ご自宅訪問

吹抜けに集う家

  型にはまらず、家族らしさを盛り込んで。 「古くなっていく」ことの良さを積み重ねて行く木の住まい。

昔の木の家が持つ、ゆったりした雰囲気をマイホームに取り入れたい。

吹抜けに木目も鮮やかな太い梁。完成から2年経った今でも、木の香りにあふれるリビングはH様にとって家族が一日の大半を過ごすお気に入りの場所です。「2階に子ども部屋や書斎代わりのフリースペースも作ってありますが、宿題をするのも、趣味を楽しむのもほとんどリビングです。」とおっしゃる奥様の笑顔が居心地の良さを物語っています。

ご夫妻にとってこの家は待ちに待ったマイホーム。もともと住んでいた借家近くで土地が造成されることを知り、子どもの入学までにと新築を決められました。木の家はお二人揃ってのご希望です。以前より秋田など遠方の古民家民宿へ旅行されるなど昔の民家が醸し出す、ゆったりとした雰囲気に興味があったそうです。

「ダイナミックな吹抜けに太い梁があって、木の香りがして・・というのが理想でした。」とご主人。とは言え、住宅のイメージはあまりに漠然としていたので、まずはハウスメーカーや工務店などの展示場を巡られたそうです。

設計事務所とだから出来た、希望とアイデア満載の「足し算」の家づくり。

「確かに大手メーカーのモデルハウスはセンスよく出来ているのですが、あの規模のものをそのまま建てられる訳でないし、あれを諦め、これを変更し・・と“引き算”の家づくりになってしまう。一生に一度の家づくりを引き算で考えるのは嫌だと感じました。」また、「工務店も回ったもののデザイン的に納得することが出来なくて・・。」そんな時に本で読んだのが建築士と一緒になって家づくりをする方法。地元の建築士をネット検索し、黒川設計士を訪ねられました。

「話してみると、まず希望をどんどん聞き出してもらえました。そこに黒川さんのアイデアもプラスされて行く。“足し算”の家づくりってこう言うことなのかと感じました。」幸か不幸か、土地造成の遅れもあってプランをじっくり練れたことも納得の家づくりにつながったそうです。

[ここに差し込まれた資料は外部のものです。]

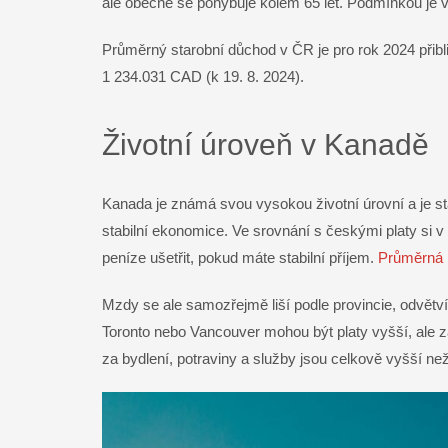
ale obecně se pohybuje kolem 65 let. Podmínkou je 
Průměrný starobní důchod v ČR je pro rok 2024 přib
1 234.031 CAD (k 19. 8. 2024).
Životní úroveň v Kanadě
Kanada je známá svou vysokou životní úrovní a je st
stabilní ekonomice. Ve srovnání s českými platy si v
peníze ušetřit, pokud máte stabilní příjem.
Průměrná
Mzdy se ale samozřejmě liší podle provincie, odvětv
Toronto nebo Vancouver mohou být platy vyšší, ale z
za bydlení, potraviny a služby jsou celkově vyšší než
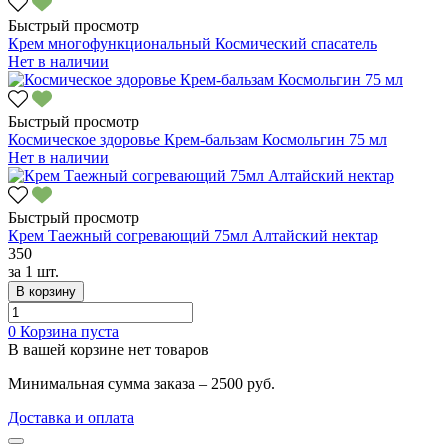
Быстрый просмотр
Крем многофункциональный Космический спасатель
Нет в наличии
Быстрый просмотр
Космическое здоровье Крем-бальзам Космольгин 75 мл
Нет в наличии
Быстрый просмотр
Крем Таежный согревающий 75мл Алтайский нектар
350
за
1 шт.
В корзину
0
Корзина пуста
В вашей корзине нет товаров
Минимальная сумма заказа – 2500 руб.
Доставка и оплата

すべてが民家風でなくてもいい、暮らし方を洗い直して考えた「取捨選択」。

昔の民家が好きとおっしゃるご夫妻ですが、それをそのまま取入れるのではお子さんのことを考えても住みにくい部分や予算の心配も出て来ます。まず黒川設計士から、「限られた予算の中で快適な暮らしもと考えるならば、全てを民家風にする必要があるのかも含めて、今までの暮らし方を整理してみては。」との提案、問いかけがありました。

「よくよく家族の生活スタイルを考えてみると、個室よりもリビングに集まって皆で一緒に過ごす時間が長いことが分かりましたし、民家に憧れはありますが、全てに民家を意識した作りにするより快適性も重要だと考えるようになりました。」そこでリビングに理想を盛り込み、2階の個室は建材も簡素に、壁は壁紙でいいと言う思い切った取捨選択を決断されたといいます。

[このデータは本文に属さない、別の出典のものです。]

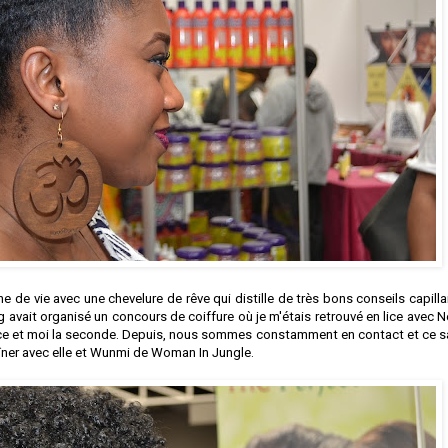
eine de vie avec une chevelure de rêve qui distille de très bons conseils capilla
avait organisé un concours de coiffure où je m'étais retrouvé en lice avec Ne
place et moi la seconde. Depuis, nous sommes constamment en contact et ce s
dîner avec elle et Wunmi de Woman In Jungle.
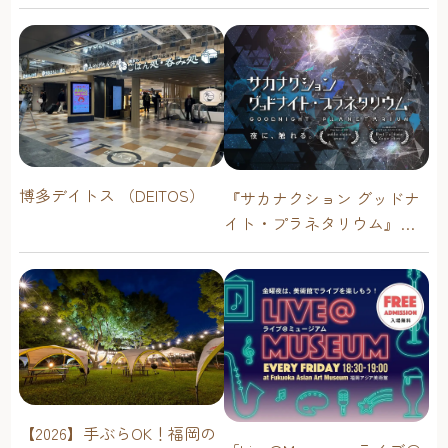
博多デイトス （DEITOS）
『サカナクション グッドナ
イト・プラネタリウム』が
今年も上映決定！【福岡市
科学館 ドームシアター】
2026年
【2026】手ぶらOK！福岡の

「リビングは吹抜けを設け、梁を見せて楽しむ空間、理想を実現することにしましたが、リビングの応接セットが不要に思えて・・今までもソファは背もたれにする様な使い方をして来ましたから。」この言葉を受けて考えられたのがリビング横の小上がりのたたみ間です。キッチンとも対面していて、座ると料理をする奥様と目線が揃う高さにあつらえてあります。お子さんはここで宿題をされるそうです。家族が何をしていてもお互いを感じ合える空間がリビングを中心に実現していきました。

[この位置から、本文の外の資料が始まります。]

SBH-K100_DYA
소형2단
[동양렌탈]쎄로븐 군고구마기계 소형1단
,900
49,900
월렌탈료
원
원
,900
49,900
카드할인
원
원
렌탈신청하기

「木の素性」を読む、職人の技がつくり出した納得の快適空間。

「県産木材を使うことは地域の自然環境のためでもありますが、やはり助成金が下りることが大きかったですね。」とご主人。助成金は予算ではなかなか手が回らないと思っていたエクステリアに活用されました。また地元の木を使うこともあり、会のメンバー、岡本木材㈱の製材所まで黒川設計士と二度足を運び、使用する木材の説明を受けられたといいます。木材加工は近年工場でのプレカット(機械で加工)が主流ですが、会のメンバー、福井棟梁による「手刻み」を採用されています。棟梁が木の素性を読み、梁の木目が美しく見えるように配慮して木組みを実現しています。

「機械で簡単に作ったものは、完成した時が一番美しいです。けど手をかけて作られたものには古くなって行く良さがり、使い込むほどに風合いが生まれます。それを大事にしたかった。」とご夫妻は語られています。これからも家族の歴史が少しずつ刻まれて行く事でしょう。